Dataset entries
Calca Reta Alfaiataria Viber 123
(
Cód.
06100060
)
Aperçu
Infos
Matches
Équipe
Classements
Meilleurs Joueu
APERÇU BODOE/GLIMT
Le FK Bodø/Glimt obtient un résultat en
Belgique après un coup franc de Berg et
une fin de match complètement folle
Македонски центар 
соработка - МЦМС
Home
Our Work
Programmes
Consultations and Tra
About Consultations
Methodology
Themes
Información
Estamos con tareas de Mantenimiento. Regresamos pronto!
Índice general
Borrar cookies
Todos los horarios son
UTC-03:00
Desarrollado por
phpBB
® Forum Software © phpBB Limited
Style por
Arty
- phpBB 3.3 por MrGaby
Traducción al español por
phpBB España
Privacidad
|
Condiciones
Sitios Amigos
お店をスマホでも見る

■ Work instructions
From the first line to the last, retype the records exactly as they stand above.

■ Answer section
Calca Reta Alfaiataria Viber 123
(
Cód.
06100060
)
Aperçu
Infos
Matches
Équipe
Classements
Meilleurs Joueu
APERÇU BODOE/GLIMT
Le FK Bodø/Glimt obtient un résultat en
Belgique après un coup franc de Berg et
une fin de match complètement folle
Македонски центар 
соработка - МЦМС
Home
Our Work
Programmes
Consultations and Tra
About Consultations
Methodology
Themes
Información
Estamos con tareas de Mantenimiento. Regresamos pronto!
Índice general
Borrar cookies
Todos los horarios son
UTC-03:00
Desarrollado por
phpBB
® Forum Software © phpBB Limited
Style por
Arty
- phpBB 3.3 por MrGaby
Traducción al español por
phpBB España
Privacidad
|
Condiciones
Sitios Amigos
お店をスマホでも見る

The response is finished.